EXERCISE INSTRUCTIONS: Take each line of the records below that contains the string "Apps" and copy it.

INPUT RECORDS:
===============

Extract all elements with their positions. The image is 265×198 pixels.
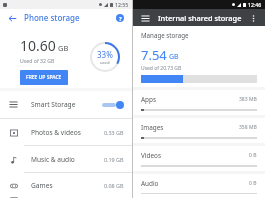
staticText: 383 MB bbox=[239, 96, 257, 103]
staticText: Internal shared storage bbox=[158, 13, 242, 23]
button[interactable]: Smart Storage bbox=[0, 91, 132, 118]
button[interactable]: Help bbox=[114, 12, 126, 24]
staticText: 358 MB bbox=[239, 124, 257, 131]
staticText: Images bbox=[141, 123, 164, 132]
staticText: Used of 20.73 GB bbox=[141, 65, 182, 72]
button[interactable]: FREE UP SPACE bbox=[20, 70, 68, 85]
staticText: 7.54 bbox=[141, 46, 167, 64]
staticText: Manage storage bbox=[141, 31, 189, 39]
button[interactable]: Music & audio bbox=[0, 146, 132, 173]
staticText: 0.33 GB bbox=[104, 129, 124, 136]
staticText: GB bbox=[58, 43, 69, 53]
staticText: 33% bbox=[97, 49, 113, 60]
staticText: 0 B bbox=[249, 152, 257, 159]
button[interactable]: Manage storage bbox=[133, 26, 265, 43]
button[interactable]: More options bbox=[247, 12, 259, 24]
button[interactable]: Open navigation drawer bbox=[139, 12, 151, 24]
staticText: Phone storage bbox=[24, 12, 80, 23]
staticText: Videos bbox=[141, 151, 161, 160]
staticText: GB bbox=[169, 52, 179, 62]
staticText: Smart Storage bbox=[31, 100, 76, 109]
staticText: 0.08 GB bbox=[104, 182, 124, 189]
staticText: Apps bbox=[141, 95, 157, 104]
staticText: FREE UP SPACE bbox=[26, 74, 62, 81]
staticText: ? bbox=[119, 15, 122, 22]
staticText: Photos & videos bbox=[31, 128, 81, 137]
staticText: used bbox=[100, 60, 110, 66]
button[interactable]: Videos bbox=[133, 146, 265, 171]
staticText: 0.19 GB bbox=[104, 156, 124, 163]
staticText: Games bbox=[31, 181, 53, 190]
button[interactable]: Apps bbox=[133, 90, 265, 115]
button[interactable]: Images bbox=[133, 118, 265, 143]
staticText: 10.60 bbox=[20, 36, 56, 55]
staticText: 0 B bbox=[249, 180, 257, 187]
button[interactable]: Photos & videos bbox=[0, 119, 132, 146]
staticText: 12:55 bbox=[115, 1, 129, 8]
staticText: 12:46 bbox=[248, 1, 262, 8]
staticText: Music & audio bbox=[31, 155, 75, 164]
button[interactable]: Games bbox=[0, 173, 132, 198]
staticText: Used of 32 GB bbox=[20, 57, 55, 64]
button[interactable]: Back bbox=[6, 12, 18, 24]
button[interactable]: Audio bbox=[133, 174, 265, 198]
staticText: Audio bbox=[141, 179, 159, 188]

===============

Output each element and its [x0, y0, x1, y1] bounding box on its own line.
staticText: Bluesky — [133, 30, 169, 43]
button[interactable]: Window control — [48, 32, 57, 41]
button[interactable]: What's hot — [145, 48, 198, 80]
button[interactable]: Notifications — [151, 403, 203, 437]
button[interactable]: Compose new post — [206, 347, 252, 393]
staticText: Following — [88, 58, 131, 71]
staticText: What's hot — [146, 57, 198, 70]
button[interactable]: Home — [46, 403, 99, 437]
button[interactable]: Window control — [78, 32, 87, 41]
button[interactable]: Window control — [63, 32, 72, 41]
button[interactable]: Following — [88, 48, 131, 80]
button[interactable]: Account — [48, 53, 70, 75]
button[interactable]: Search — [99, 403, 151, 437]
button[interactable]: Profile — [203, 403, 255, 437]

===============

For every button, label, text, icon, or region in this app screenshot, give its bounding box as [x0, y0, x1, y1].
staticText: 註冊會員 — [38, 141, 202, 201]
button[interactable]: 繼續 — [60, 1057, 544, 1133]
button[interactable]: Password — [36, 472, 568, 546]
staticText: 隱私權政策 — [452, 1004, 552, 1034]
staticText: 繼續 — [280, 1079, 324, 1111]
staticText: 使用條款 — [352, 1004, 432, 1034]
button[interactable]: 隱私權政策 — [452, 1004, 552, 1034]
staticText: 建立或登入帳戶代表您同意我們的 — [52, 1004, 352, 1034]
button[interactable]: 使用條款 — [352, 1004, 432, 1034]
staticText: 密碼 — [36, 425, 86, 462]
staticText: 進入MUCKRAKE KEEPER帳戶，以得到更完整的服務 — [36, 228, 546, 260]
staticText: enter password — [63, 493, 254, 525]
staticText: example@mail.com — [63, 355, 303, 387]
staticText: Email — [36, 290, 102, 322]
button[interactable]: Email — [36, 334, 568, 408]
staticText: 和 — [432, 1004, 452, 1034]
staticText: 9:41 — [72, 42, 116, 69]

===============

RESPONSE TO THE TASK:
staticText: Apps bbox=[141, 95, 157, 104]
button[interactable]: Apps bbox=[133, 90, 265, 115]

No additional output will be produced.